## Exercise description
Though the entries hold pictures, only their text should be duplicated, exactly and in full.

## Provided records
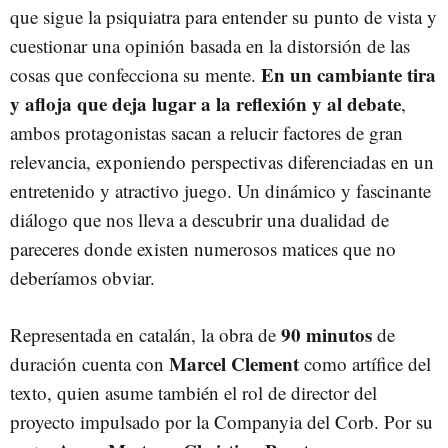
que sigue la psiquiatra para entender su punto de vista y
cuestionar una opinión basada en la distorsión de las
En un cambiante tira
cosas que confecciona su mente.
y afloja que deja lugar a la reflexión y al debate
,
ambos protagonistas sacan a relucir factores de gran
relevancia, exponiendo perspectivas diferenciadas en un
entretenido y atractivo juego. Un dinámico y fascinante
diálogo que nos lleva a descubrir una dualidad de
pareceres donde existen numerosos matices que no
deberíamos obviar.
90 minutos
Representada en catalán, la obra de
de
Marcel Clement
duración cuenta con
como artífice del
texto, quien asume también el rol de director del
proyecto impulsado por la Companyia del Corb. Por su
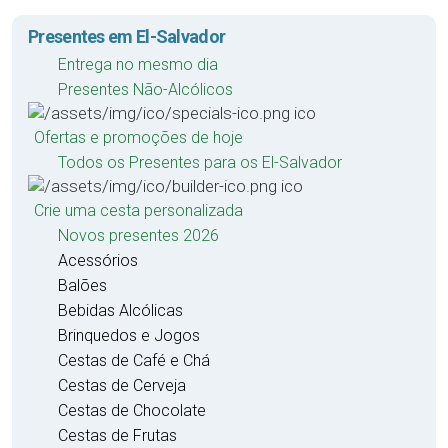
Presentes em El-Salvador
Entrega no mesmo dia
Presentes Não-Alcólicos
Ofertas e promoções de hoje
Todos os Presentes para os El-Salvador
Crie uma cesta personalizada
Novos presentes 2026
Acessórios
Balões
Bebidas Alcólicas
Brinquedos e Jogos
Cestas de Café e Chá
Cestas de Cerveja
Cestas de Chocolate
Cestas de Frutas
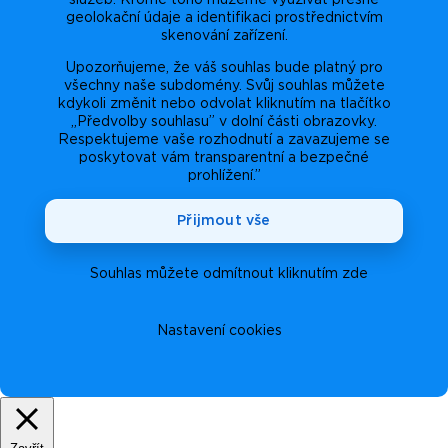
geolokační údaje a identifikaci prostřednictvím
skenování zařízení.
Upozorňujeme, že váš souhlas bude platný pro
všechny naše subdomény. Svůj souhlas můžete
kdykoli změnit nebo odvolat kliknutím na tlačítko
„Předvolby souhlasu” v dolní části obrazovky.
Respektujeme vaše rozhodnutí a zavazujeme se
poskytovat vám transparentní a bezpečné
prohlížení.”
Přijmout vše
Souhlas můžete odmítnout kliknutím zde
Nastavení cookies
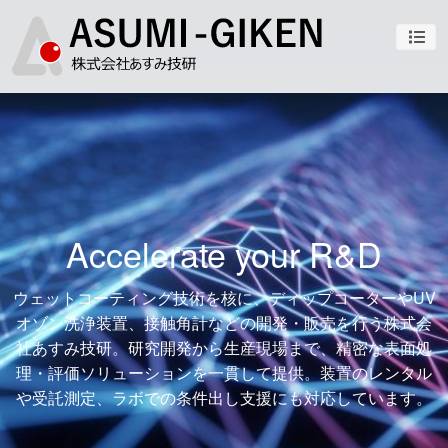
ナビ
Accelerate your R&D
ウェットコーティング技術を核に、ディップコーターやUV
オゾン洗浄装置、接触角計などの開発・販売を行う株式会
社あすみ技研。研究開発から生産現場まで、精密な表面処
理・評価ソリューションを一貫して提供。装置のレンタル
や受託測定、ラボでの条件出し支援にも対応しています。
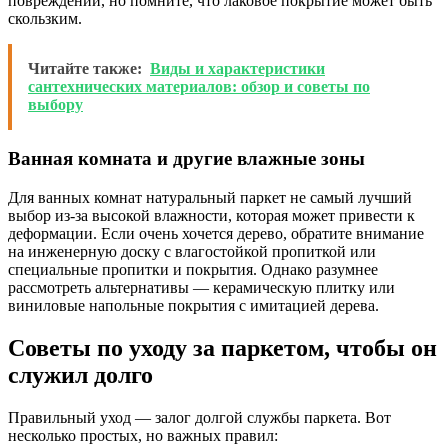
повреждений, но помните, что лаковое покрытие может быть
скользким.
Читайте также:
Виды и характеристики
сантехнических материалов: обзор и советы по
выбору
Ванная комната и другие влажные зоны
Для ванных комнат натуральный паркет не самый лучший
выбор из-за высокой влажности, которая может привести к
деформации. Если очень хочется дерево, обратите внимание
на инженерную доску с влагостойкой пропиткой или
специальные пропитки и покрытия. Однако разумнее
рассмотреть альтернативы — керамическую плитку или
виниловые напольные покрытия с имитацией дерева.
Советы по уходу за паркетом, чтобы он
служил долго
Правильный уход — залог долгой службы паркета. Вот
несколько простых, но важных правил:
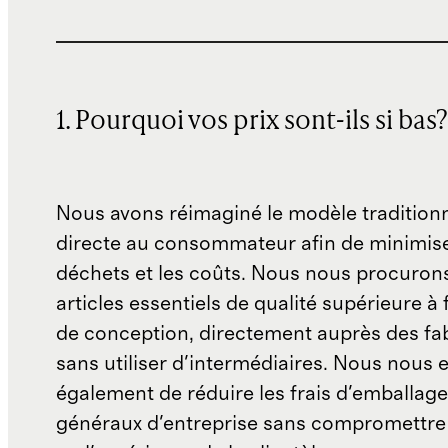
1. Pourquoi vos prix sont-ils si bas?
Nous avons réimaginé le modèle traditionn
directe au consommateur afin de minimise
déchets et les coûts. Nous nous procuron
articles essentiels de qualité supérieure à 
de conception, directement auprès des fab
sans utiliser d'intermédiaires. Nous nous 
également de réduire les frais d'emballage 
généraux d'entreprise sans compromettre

## Result of this exercise
que sigue la psiquiatra para entender su punto de vista y
cuestionar una opinión basada en la distorsión de las
En un cambiante tira
cosas que confecciona su mente.
y afloja que deja lugar a la reflexión y al debate
,
ambos protagonistas sacan a relucir factores de gran
relevancia, exponiendo perspectivas diferenciadas en un
entretenido y atractivo juego. Un dinámico y fascinante
diálogo que nos lleva a descubrir una dualidad de
pareceres donde existen numerosos matices que no
deberíamos obviar.
90 minutos
Representada en catalán, la obra de
de
Marcel Clement
duración cuenta con
como artífice del
texto, quien asume también el rol de director del
proyecto impulsado por la Companyia del Corb. Por su
Presentes em El-Salvador
Entrega no mesmo dia
Presentes Não-Alcólicos
Ofertas e promoções de hoje
Todos os Presentes para os El-Salvador
Crie uma cesta personalizada
Novos presentes 2026
Acessórios
Balões
Bebidas Alcólicas
Brinquedos e Jogos
Cestas de Café e Chá
Cestas de Cerveja
Cestas de Chocolate
Cestas de Frutas
geolokační údaje a identifikaci prostřednictvím
skenování zařízení.
Upozorňujeme, že váš souhlas bude platný pro
všechny naše subdomény. Svůj souhlas můžete
kdykoli změnit nebo odvolat kliknutím na tlačítko
„Předvolby souhlasu” v dolní části obrazovky.
Respektujeme vaše rozhodnutí a zavazujeme se
poskytovat vám transparentní a bezpečné
prohlížení.”
Přijmout vše
Souhlas můžete odmítnout kliknutím zde
Nastavení cookies
ナビ
Accelerate your R&D
ウェットコーティング技術を核に、ディップコーターやUV
オゾン洗浄装置、接触角計などの開発・販売を行う株式会
社あすみ技研。研究開発から生産現場まで、精密な表面処
理・評価ソリューションを一貫して提供。装置のレンタル
や受託測定、ラボでの条件出し支援にも対応しています。
повреждений, но помните, что лаковое покрытие может быть
скользким.
Читайте также:
Виды и характеристики
сантехнических материалов: обзор и советы по
выбору
Ванная комната и другие влажные зоны
Для ванных комнат натуральный паркет не самый лучший
выбор из-за высокой влажности, которая может привести к
деформации. Если очень хочется дерево, обратите внимание
на инженерную доску с влагостойкой пропиткой или
специальные пропитки и покрытия. Однако разумнее
рассмотреть альтернативы — керамическую плитку или
виниловые напольные покрытия с имитацией дерева.
Советы по уходу за паркетом, чтобы он
служил долго
Правильный уход — залог долгой службы паркета. Вот
несколько простых, но важных правил:
1. Pourquoi vos prix sont-ils si bas?
Nous avons réimaginé le modèle traditionn
directe au consommateur afin de minimise
déchets et les coûts. Nous nous procuron
articles essentiels de qualité supérieure à 
de conception, directement auprès des fab
sans utiliser d'intermédiaires. Nous nous 
également de réduire les frais d'emballage 
généraux d'entreprise sans compromettre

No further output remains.